Well, as I was working through the above Domalicious came on chat, and we talked for awhile. She said that everything was going extremely well and that she was very happy! I am so relieved!
Since this relationship is still in it's infancy there is much I do not yet know as far as how the dynamics will actually work, but I know now I just need to be patient and allow it to develop with Master's and Domalicious' guidance. It is a bit scary to be in the dark about so much, but I think I have a better understanding of that now.

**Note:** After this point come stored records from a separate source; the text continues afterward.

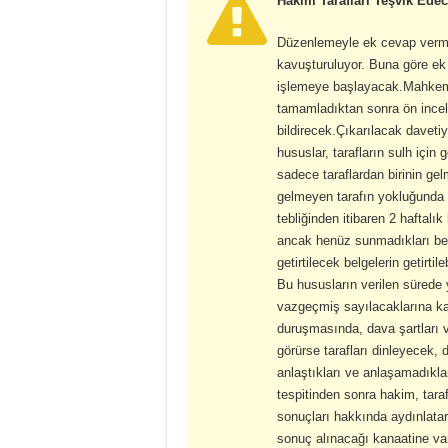
Hakim Tarafları Teşvik Edec
Düzenlemeyle ek cevap verme 
kavuşturuluyor. Buna göre ek 
işlemeye başlayacak.Mahkeme,
tamamladıktan sonra ön incele
bildirecek.Çıkarılacak daveti
hususlar, tarafların sulh için
sadece taraflardan birinin 
gelmeyen tarafın yokluğunda 
tebliğinden itibaren 2 haftalık 
ancak henüz sunmadıkları b
getirtilecek belgelerin getirt
Bu hususların verilen sürede 
vazgeçmiş sayılacaklarına kar
duruşmasında, dava şartları ve
görürse tarafları dinleyecek,
anlaştıkları ve anlaşamadıkla
tespitinden sonra hakim, taraf
sonuçları hakkında aydınlata
sonuç alınacağı kanaatine va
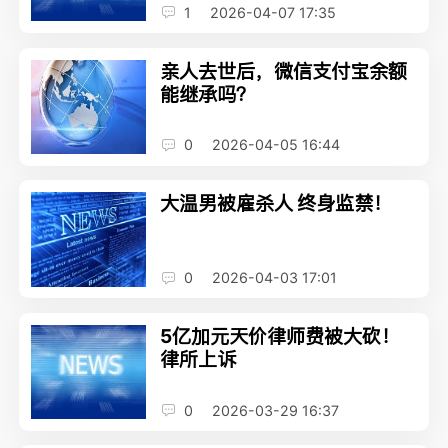
1
2026-04-07 17:35
亲人去世后，微信支付宝余额
能继承吗？
0
2026-04-05 16:44
大温男被雇杀人 终身监禁！
0
2026-04-03 17:01
5亿加元天价律师费被大砍！
律所上诉
0
2026-03-29 16:37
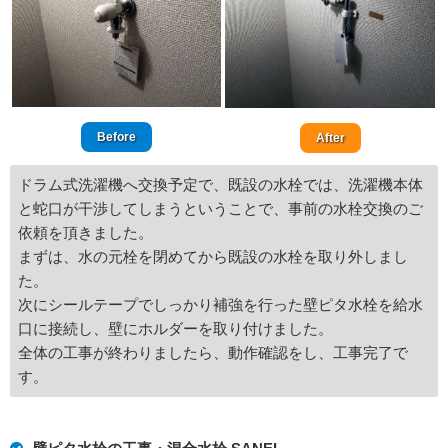
Before
After
ドラム式洗濯機へ交換予定で、既設の水栓では、洗濯機本体
と蛇口が干渉してしまうということで、事前の水栓交換のご
依頼を頂きました。
まずは、水の元栓を閉めてから既設の水栓を取り外しまし
た。
次にシールテープでしっかり補強を行った壁ピタ水栓を給水
口に接続し、壁にホルダーを取り付けました。
全体の工事が終わりましたら、動作確認をし、工事完了で
す。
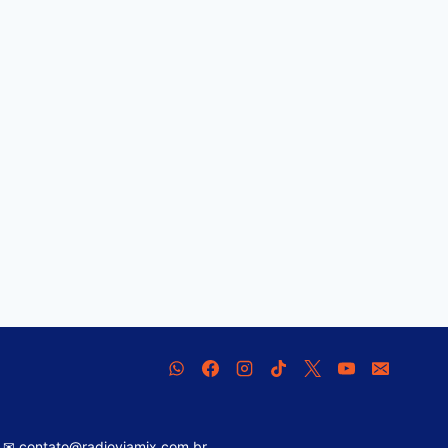
✉ contato@radioviamix.com.br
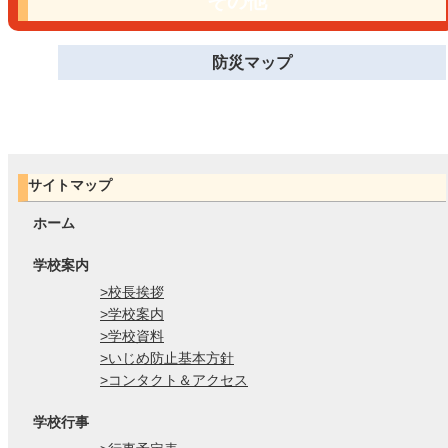
その他
防災マップ
サイトマップ
ホーム
学校案内
>校長挨拶
>学校案内
>学校資料
>いじめ防止基本方針
>コンタクト＆アクセス
学校行事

I got home a short time ago after taking Domalicious into the city to meet Master. They will be sharing a hotel, spending time getting to know one another better and of course Domalicious will get her first experience serving Master in person. Master has said that I will not be allowed to participate in their first several meetings as they get to know one another and establish their relationship. I am excited for Domalicous, and a bit nervous as well, I hope that it will all work out and that she will be okay.
I am not worried about her being unsafe with Master (well, okay I am just a tiny bit as I always am when she first spends alone time with a new guy), but I am worried that things will move to fast, that she may be overwhelmed, that the sub experience may be emotionally overwhelming for her. From what I have seen of Master I think that he will train her carefully and not give her more than she can handle, but as a sub I know how powerful those emotions can be. Domalicious is already experiencing how strong those emotions can be, she is already developing very strong feelings for Master. I am so in love with Domalicious and I just do not want to see her hurt.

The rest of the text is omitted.